Collected data:
........

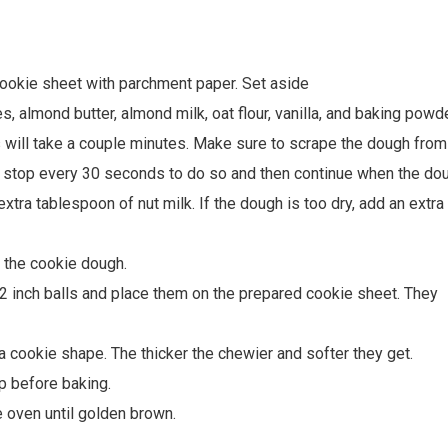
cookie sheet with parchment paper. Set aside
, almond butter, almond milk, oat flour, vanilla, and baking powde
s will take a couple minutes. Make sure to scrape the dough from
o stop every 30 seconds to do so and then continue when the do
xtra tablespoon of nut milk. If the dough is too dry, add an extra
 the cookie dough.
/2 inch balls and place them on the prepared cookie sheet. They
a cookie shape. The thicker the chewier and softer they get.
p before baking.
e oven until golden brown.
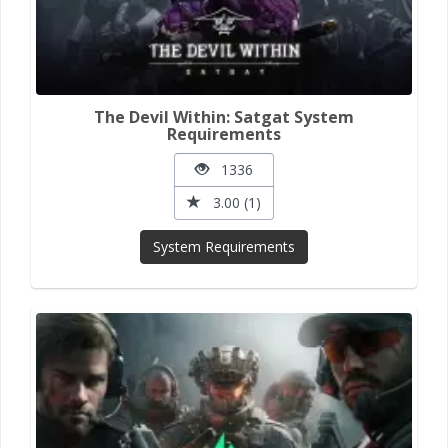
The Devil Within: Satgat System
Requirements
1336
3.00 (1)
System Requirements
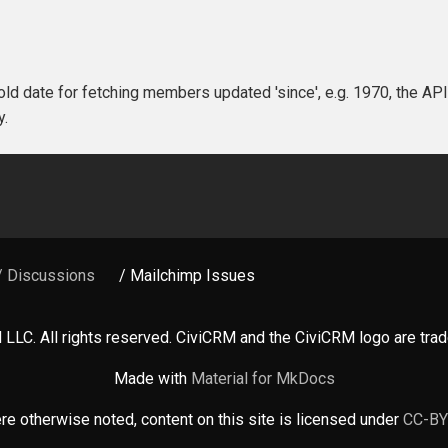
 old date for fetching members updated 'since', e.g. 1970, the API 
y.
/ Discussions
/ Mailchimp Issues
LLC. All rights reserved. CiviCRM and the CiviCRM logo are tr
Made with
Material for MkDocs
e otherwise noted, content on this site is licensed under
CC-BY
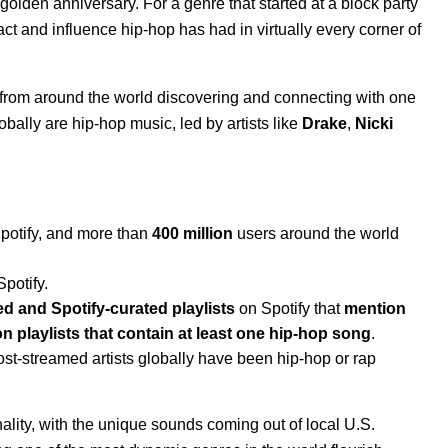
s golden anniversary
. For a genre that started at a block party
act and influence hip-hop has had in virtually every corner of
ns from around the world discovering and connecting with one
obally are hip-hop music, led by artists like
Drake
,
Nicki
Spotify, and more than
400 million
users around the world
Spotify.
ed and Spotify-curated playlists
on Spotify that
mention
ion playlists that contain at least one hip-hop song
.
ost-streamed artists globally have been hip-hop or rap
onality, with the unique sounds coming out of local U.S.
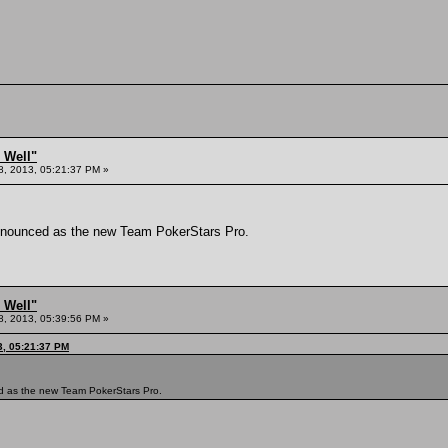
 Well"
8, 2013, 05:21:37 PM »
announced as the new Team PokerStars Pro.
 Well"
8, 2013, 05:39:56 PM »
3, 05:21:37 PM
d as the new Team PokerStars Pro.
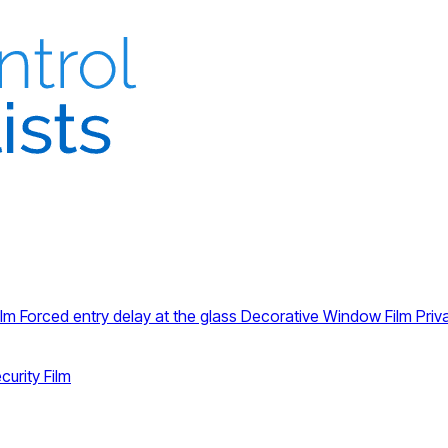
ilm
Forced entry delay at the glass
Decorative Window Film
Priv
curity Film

........

● **What you are asked to do**
Set down every line above exactly, pictures excluded.

● **Response**
cookie sheet with parchment paper. Set aside
, almond butter, almond milk, oat flour, vanilla, and baking powde
s will take a couple minutes. Make sure to scrape the dough from
o stop every 30 seconds to do so and then continue when the do
xtra tablespoon of nut milk. If the dough is too dry, add an extra
 the cookie dough.
/2 inch balls and place them on the prepared cookie sheet. They
a cookie shape. The thicker the chewier and softer they get.
p before baking.
e oven until golden brown.
The Devil Within: Satgat System
Requirements
1336
3.00 (1)
System Requirements
 old date for fetching members updated 'since', e.g. 1970, the API 
y.
/ Discussions
/ Mailchimp Issues
LLC. All rights reserved. CiviCRM and the CiviCRM logo are tr
Made with
Material for MkDocs
e otherwise noted, content on this site is licensed under
CC-BY
s golden anniversary
. For a genre that started at a block party
act and influence hip-hop has had in virtually every corner of
ns from around the world discovering and connecting with one
obally are hip-hop music, led by artists like
Drake
,
Nicki
Spotify, and more than
400 million
users around the world
Spotify.
ed and Spotify-curated playlists
on Spotify that
mention
ion playlists that contain at least one hip-hop song
.
ost-streamed artists globally have been hip-hop or rap
onality, with the unique sounds coming out of local U.S.
 Well"
8, 2013, 05:21:37 PM »
announced as the new Team PokerStars Pro.
 Well"
8, 2013, 05:39:56 PM »
3, 05:21:37 PM
d as the new Team PokerStars Pro.
ilm
Forced entry delay at the glass
Decorative Window Film
Priv
curity Film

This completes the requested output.